BP’s decision will come after they set some of the most ambitious targets among large oil companies to cut their oil and gas production by 40 per cent by 2030 in order to invest in green energy. But in 2023, the company lowered this reduction target to 25 per cent.

It is now expected to abandon these targets altogether while confirming cuts to renewable energy investments by over half.

James Alexander, CEO of the UK Sustainable Investment and Finance Association (UKSIF), criticised BP’s turnaround as being “misaligned” with climate goals.

“Today’s announcement from BP should sound alarm bells for investors and UK policymakers alike. Expansion of BP's oil and gas extraction activities is misaligned with long term global energy projections and at odds with the decarbonisation trajectory needed to limit global warming to 1.5C degrees,” Mr Alexander said.

“This shift must raise serious questions over whether decisions are being made in the interests of the long-term viability of the company and whether it exposes investors to growing risks from stranded oil and gas assets.”

The company’s net income fell to $8.9bn (£7.2bn) last year, down from $13.8bn in 2023.

(PA Archive)

BP is under pressure to perform, especially as influential group Elliott Management has built a stake of nearly five per cent to push for investment in oil and gas.

Since 2020, when the ambitious energy targets were set in stone, BP has underperformed with shareholders receiving total returns including dividends of 36 per cent over the last five years.

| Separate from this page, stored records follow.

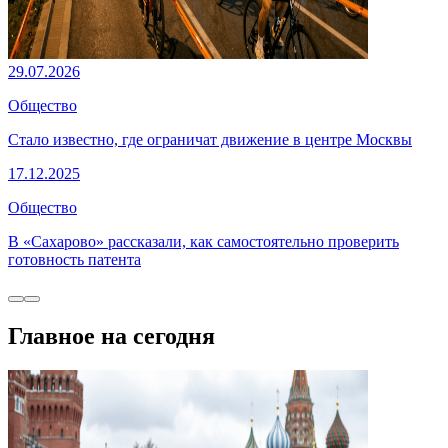
29.07.2026
Общество
Стало известно, где ограничат движение в центре Москвы
17.12.2025
Общество
В «Сахарово» рассказали, как самостоятельно проверить
готовность патента
Главное на сегодня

Meanwhile, shareholders of Shell and ExxonMobil saw returns of 82 per cent and 160 per cent respectively.

Already, shareholders and environmental groups have shared their concerns over increasing production of fossil fuels.

Greenpeace UK warned that BP could expect further “pushback and challenge at every turn if it doubles down on fossil fuels - not just from green campaigners but from its own shareholders”.

Last week, a group of 48 investors called on BP to allow them a vote on any potential plans distancing themselves from the renewable energy commitments they had made.

A spokesperson for one of the signatories, Royal London Asset Management, said: "As long-term shareholders, we recognise BP's past efforts toward energy transition but remain concerned about the company's continued investment in fossil fuel expansion."

Within days of returning to office, President Trump signed a number of executive orders to encourage oil and gas industries.

He declared an “energy emergency” under the National Emergencies Act to prioritise fossil fuel production and energy distribution and exited the Paris Agreement, a commitment made by world leaders in 2015 to curb global warming.

A report from green advocacy group Climate Power found that big oil spent $445 million to influence Trump and Congress throughout the last election cycle.